Language: Logical compound assignment operators &&= and ||=

The following prints out true:

void main() {
  var a = false;
  a |= true;
  print(a);
}

So maybe it's already implemented?

No, that's a slightly different thing: The statement a |= true uses the operator | on bool, which is a regular operator. So expression evaluation for e1 | e2 is a regular instance method invocation. In particular, e2 _will_ be evaluated even in the case where e1 evaluates to true, and the same property holds for a |= e2 because it's defined in terms of an invocation of |.

This matters in practice, because you can use done ||= doWork() to skip the execution of doWork() in the case where done is already true.

Ah, I see.

Hey there, was this abandoned?

If I have this:

onPressed: doSomething,

I'd like to be able to do:

onPressed: doSomething && doSomethingElse || doSomethingElseEntirely,

By defining something like:

extension FunctionExtension on bool Function(String) {
  bool Function(String) operator &&=(bool Function(String) other) =>
      (String value) => this(value) || other(value);

  bool Function(String) ||=(bool Function(String) other) =>
      (String value) => this(value) && other(value);
}

It is not abandoned, cf. https://github.com/dart-lang/language/issues/1077. However, you cannot declare an instance operator for any compound assignment (+=, *=, etc.), and also not for && or || (because evaluation of e1 && e2 is different from a method invocation).

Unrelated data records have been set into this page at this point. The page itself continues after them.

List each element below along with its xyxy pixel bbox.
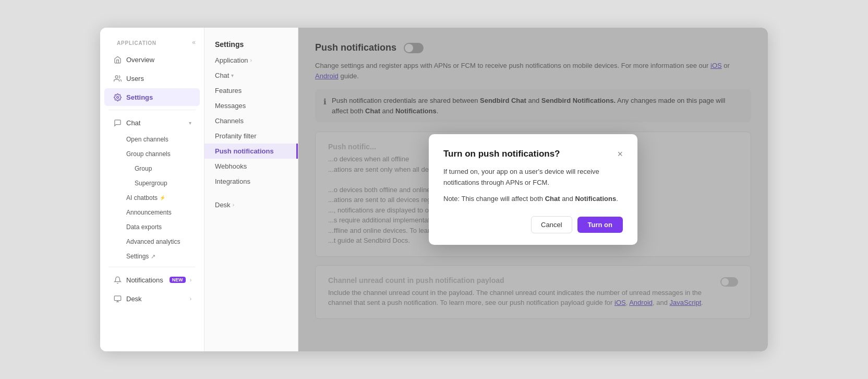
sidebar-item-ai-chatbots[interactable]: AI chatbots ⚡ <box>104 191 200 205</box>
desk-icon <box>113 294 122 303</box>
notifications-chevron: › <box>190 277 191 283</box>
nav-item-profanity-filter[interactable]: Profanity filter <box>204 128 298 144</box>
nav-item-channels[interactable]: Channels <box>204 113 298 128</box>
bell-icon <box>113 275 122 285</box>
nav-section-chat[interactable]: Chat ▾ <box>204 68 298 83</box>
nav-item-messages-label: Messages <box>215 102 246 110</box>
nav-item-channels-label: Channels <box>215 117 244 125</box>
sidebar-header: APPLICATION « <box>100 34 204 50</box>
nav-item-push-notifications-label: Push notifications <box>215 147 274 155</box>
chevron-down-icon: ▾ <box>189 120 191 126</box>
sidebar-divider-2 <box>108 267 196 267</box>
nav-item-webhooks[interactable]: Webhooks <box>204 159 298 174</box>
nav-panel: Settings Application › Chat ▾ Features M… <box>204 28 298 351</box>
modal-header: Turn on push notifications? × <box>443 149 623 159</box>
sidebar-item-label-settings: Settings <box>126 93 153 101</box>
sidebar-item-data-exports[interactable]: Data exports <box>104 220 200 234</box>
nav-application-chevron: › <box>250 57 252 63</box>
modal-close-button[interactable]: × <box>617 149 623 159</box>
modal-title: Turn on push notifications? <box>443 149 560 159</box>
sidebar-sub-label-supergroup: Supergroup <box>135 180 167 187</box>
nav-item-integrations-label: Integrations <box>215 177 250 185</box>
sidebar-item-users[interactable]: Users <box>104 69 200 87</box>
nav-section-application[interactable]: Application › <box>204 53 298 68</box>
nav-item-features-label: Features <box>215 87 242 94</box>
svg-point-0 <box>115 75 118 78</box>
nav-desk-chevron: › <box>233 202 234 208</box>
sidebar-sub-label-settings: Settings <box>126 253 149 260</box>
nav-panel-title: Settings <box>204 36 298 53</box>
external-link-icon: ↗ <box>151 253 155 260</box>
sidebar-sub-label-group: Group <box>135 165 152 172</box>
svg-point-1 <box>116 96 118 98</box>
nav-item-webhooks-label: Webhooks <box>215 162 247 170</box>
modal-footer: Cancel Turn on <box>443 216 623 233</box>
sidebar-item-label-overview: Overview <box>126 56 154 64</box>
nav-item-push-notifications[interactable]: Push notifications <box>204 144 298 159</box>
turn-on-button[interactable]: Turn on <box>577 217 623 233</box>
sidebar-item-desk[interactable]: Desk › <box>104 290 200 307</box>
notifications-badge: NEW <box>170 277 186 283</box>
sidebar-item-label-desk: Desk <box>126 295 142 303</box>
sidebar-item-label-users: Users <box>126 75 144 82</box>
nav-item-messages[interactable]: Messages <box>204 98 298 113</box>
sidebar-item-open-channels[interactable]: Open channels <box>104 133 200 146</box>
chat-icon <box>113 118 122 127</box>
sidebar-sub-label-open-channels: Open channels <box>126 136 168 143</box>
sidebar-item-notifications[interactable]: Notifications NEW › <box>104 271 200 289</box>
sidebar-section-label: APPLICATION <box>108 36 165 48</box>
modal-body-line1: If turned on, your app on a user's devic… <box>443 167 623 188</box>
sidebar-item-group[interactable]: Group <box>104 162 200 175</box>
svg-rect-2 <box>114 295 121 300</box>
nav-section-chat-label: Chat <box>215 72 229 79</box>
modal-overlay: Turn on push notifications? × If turned … <box>298 28 768 351</box>
nav-item-integrations[interactable]: Integrations <box>204 174 298 189</box>
nav-section-desk-label: Desk <box>215 201 231 209</box>
nav-section-desk[interactable]: Desk › <box>204 197 298 212</box>
collapse-icon[interactable]: « <box>192 39 196 46</box>
desk-chevron: › <box>190 296 191 302</box>
sidebar-item-label-notifications: Notifications <box>126 276 163 284</box>
sidebar-item-group-channels[interactable]: Group channels <box>104 147 200 161</box>
sidebar: APPLICATION « Overview Users Settings <box>100 28 204 351</box>
sidebar-item-chat[interactable]: Chat ▾ <box>104 114 200 132</box>
sidebar-sub-label-advanced-analytics: Advanced analytics <box>126 238 180 245</box>
home-icon <box>113 55 122 64</box>
main-content: Push notifications Change settings and r… <box>298 28 768 351</box>
gear-icon <box>113 92 122 102</box>
nav-item-features[interactable]: Features <box>204 83 298 98</box>
sidebar-item-announcements[interactable]: Announcements <box>104 206 200 219</box>
sidebar-item-advanced-analytics[interactable]: Advanced analytics <box>104 235 200 248</box>
sidebar-sub-label-group-channels: Group channels <box>126 150 171 158</box>
sidebar-item-settings[interactable]: Settings <box>104 88 200 106</box>
sidebar-item-supergroup[interactable]: Supergroup <box>104 176 200 190</box>
nav-item-profanity-filter-label: Profanity filter <box>215 132 256 140</box>
sidebar-sub-label-data-exports: Data exports <box>126 223 162 231</box>
sidebar-item-overview[interactable]: Overview <box>104 51 200 68</box>
nav-chat-chevron: ▾ <box>231 73 234 78</box>
modal-body-note: Note: This change will affect both Chat … <box>443 194 623 205</box>
nav-section-application-label: Application <box>215 56 248 64</box>
sidebar-sub-label-ai-chatbots: AI chatbots <box>126 194 158 202</box>
sidebar-item-settings-sub[interactable]: Settings ↗ <box>104 250 200 263</box>
sidebar-item-label-chat: Chat <box>126 119 140 127</box>
ai-chatbots-beta: ⚡ <box>160 195 165 200</box>
sidebar-divider <box>108 110 196 110</box>
sidebar-sub-label-announcements: Announcements <box>126 209 172 216</box>
modal-dialog: Turn on push notifications? × If turned … <box>429 134 637 244</box>
modal-body: If turned on, your app on a user's devic… <box>443 167 623 204</box>
users-icon <box>113 74 122 83</box>
cancel-button[interactable]: Cancel <box>531 216 572 233</box>
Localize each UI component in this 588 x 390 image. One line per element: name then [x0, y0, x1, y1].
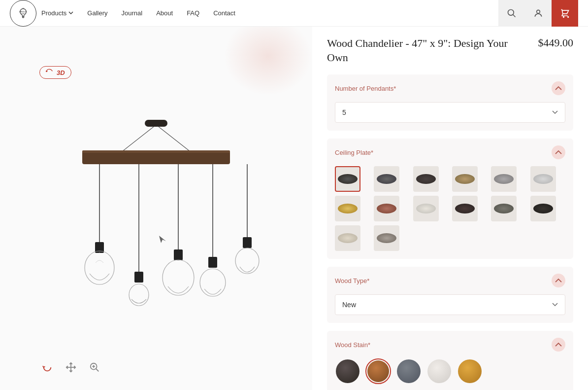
- 3d-view-badge[interactable]: 3D: [39, 66, 71, 79]
- product-price: $449.00: [538, 36, 574, 49]
- product-config-panel: Wood Chandelier - 47" x 9": Design Your …: [312, 27, 588, 390]
- wood-type-section: Wood Type* New Reclaimed Live Edge: [327, 267, 573, 323]
- chevron-down-icon: [68, 11, 73, 15]
- svg-point-27: [200, 269, 226, 296]
- svg-point-24: [163, 260, 194, 295]
- svg-line-34: [96, 369, 99, 372]
- plate-option-13[interactable]: [335, 225, 360, 251]
- pendants-label: Number of Pendants*: [335, 85, 396, 92]
- nav-journal[interactable]: Journal: [122, 9, 143, 17]
- ceiling-plate-chevron[interactable]: [552, 145, 565, 159]
- wood-type-body: New Reclaimed Live Edge: [327, 294, 573, 323]
- viewer-controls: [39, 359, 102, 375]
- cart-icon: [560, 8, 570, 18]
- zoom-control[interactable]: [87, 359, 102, 375]
- ceiling-plate-header[interactable]: Ceiling Plate*: [327, 139, 573, 166]
- svg-rect-29: [243, 237, 252, 248]
- pendants-section: Number of Pendants* 1 2 3 4 5 6 7 8: [327, 74, 573, 131]
- plate-option-4[interactable]: [452, 166, 478, 192]
- plate-option-11[interactable]: [491, 196, 517, 221]
- search-icon: [507, 8, 517, 18]
- plate-option-14[interactable]: [374, 225, 399, 251]
- svg-line-11: [122, 127, 154, 152]
- svg-point-8: [563, 16, 564, 17]
- wood-stain-label: Wood Stain*: [335, 341, 370, 349]
- nav-links: Products Gallery Journal About FAQ Conta…: [41, 9, 498, 17]
- svg-rect-26: [208, 257, 217, 268]
- main-layout: 3D: [0, 27, 588, 390]
- ceiling-plate-section: Ceiling Plate*: [327, 139, 573, 259]
- account-button[interactable]: [525, 0, 552, 27]
- wood-stain-section: Wood Stain*: [327, 331, 573, 390]
- wood-stain-header[interactable]: Wood Stain*: [327, 331, 573, 358]
- chandelier-image: [33, 105, 279, 312]
- wood-stain-chevron[interactable]: [552, 338, 565, 352]
- nav-products[interactable]: Products: [41, 9, 73, 17]
- pan-control[interactable]: [63, 359, 79, 375]
- plate-option-10[interactable]: [452, 196, 478, 221]
- svg-rect-10: [145, 120, 167, 127]
- wood-type-chevron[interactable]: [552, 274, 565, 287]
- wood-type-header[interactable]: Wood Type*: [327, 267, 573, 294]
- plate-option-9[interactable]: [413, 196, 439, 221]
- svg-point-7: [537, 10, 540, 13]
- svg-point-30: [235, 248, 259, 274]
- chandelier-viewer: [33, 105, 279, 312]
- plate-grid: [335, 166, 565, 251]
- svg-rect-14: [82, 150, 230, 153]
- rotate-icon: [46, 69, 54, 76]
- wood-stain-body: [327, 358, 573, 390]
- plate-option-1[interactable]: [335, 166, 360, 192]
- navigation: HANGOUT LIGHT Products Gallery Journal A…: [0, 0, 588, 27]
- plate-option-2[interactable]: [374, 166, 399, 192]
- plate-option-3[interactable]: [413, 166, 439, 192]
- product-header: Wood Chandelier - 47" x 9": Design Your …: [327, 36, 573, 65]
- viewer-panel: 3D: [0, 27, 312, 390]
- plate-option-5[interactable]: [491, 166, 517, 192]
- chevron-up-icon: [555, 277, 562, 284]
- product-title: Wood Chandelier - 47" x 9": Design Your …: [327, 36, 528, 65]
- chevron-up-icon: [555, 149, 562, 156]
- pendants-body: 1 2 3 4 5 6 7 8: [327, 102, 573, 131]
- svg-point-5: [508, 9, 514, 15]
- stain-option-natural[interactable]: [457, 358, 483, 384]
- svg-rect-23: [174, 249, 183, 260]
- nav-actions: [498, 0, 578, 27]
- svg-text:HANGOUT: HANGOUT: [19, 11, 27, 13]
- rotate-control[interactable]: [39, 359, 55, 375]
- svg-point-21: [129, 284, 149, 306]
- plate-option-6[interactable]: [530, 166, 556, 192]
- plate-option-12[interactable]: [530, 196, 556, 221]
- nav-gallery[interactable]: Gallery: [87, 9, 107, 17]
- stain-grid: [335, 358, 565, 384]
- cart-button[interactable]: [552, 0, 578, 27]
- pendants-header[interactable]: Number of Pendants*: [327, 74, 573, 102]
- pendants-chevron[interactable]: [552, 81, 565, 95]
- svg-line-6: [513, 14, 516, 17]
- svg-point-9: [568, 16, 569, 17]
- chevron-up-icon: [555, 341, 562, 348]
- plate-option-8[interactable]: [374, 196, 399, 221]
- wood-type-label: Wood Type*: [335, 277, 369, 284]
- stain-option-dark[interactable]: [335, 358, 360, 384]
- stain-option-grey[interactable]: [396, 358, 422, 384]
- stain-option-white[interactable]: [426, 358, 452, 384]
- ceiling-plate-label: Ceiling Plate*: [335, 149, 373, 156]
- logo[interactable]: HANGOUT LIGHT: [10, 0, 36, 27]
- nav-about[interactable]: About: [156, 9, 173, 17]
- ceiling-plate-body: [327, 166, 573, 259]
- nav-contact[interactable]: Contact: [213, 9, 235, 17]
- svg-point-17: [85, 251, 114, 284]
- search-button[interactable]: [498, 0, 525, 27]
- decoration-blob: [224, 27, 312, 96]
- svg-text:LIGHT: LIGHT: [21, 13, 25, 15]
- pendants-select[interactable]: 1 2 3 4 5 6 7 8: [335, 102, 565, 123]
- nav-faq[interactable]: FAQ: [187, 9, 199, 17]
- svg-line-12: [159, 127, 191, 152]
- plate-option-7[interactable]: [335, 196, 360, 221]
- svg-rect-20: [134, 272, 143, 283]
- wood-type-select[interactable]: New Reclaimed Live Edge: [335, 294, 565, 315]
- stain-option-walnut[interactable]: [365, 358, 391, 384]
- chevron-up-icon: [555, 85, 562, 92]
- user-icon: [533, 8, 543, 18]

But you can do this:

typedef F = bool Function(String);

extension LiftBool on F {
  F operator &(F other) => (s) => this(s) && other(s);
  F operator |(F other) => (s) => this(s) || other(s);
}

bool succeed(String s) { print('Succeed: $s'); return true; }
bool fail(String s) { print('Fail: $s'); return false; }
bool notReached(String s) => throw 'Not reached';

void main() {
  (succeed & succeed | notReached)('Hello');
  (fail & notReached | succeed)('world!');
}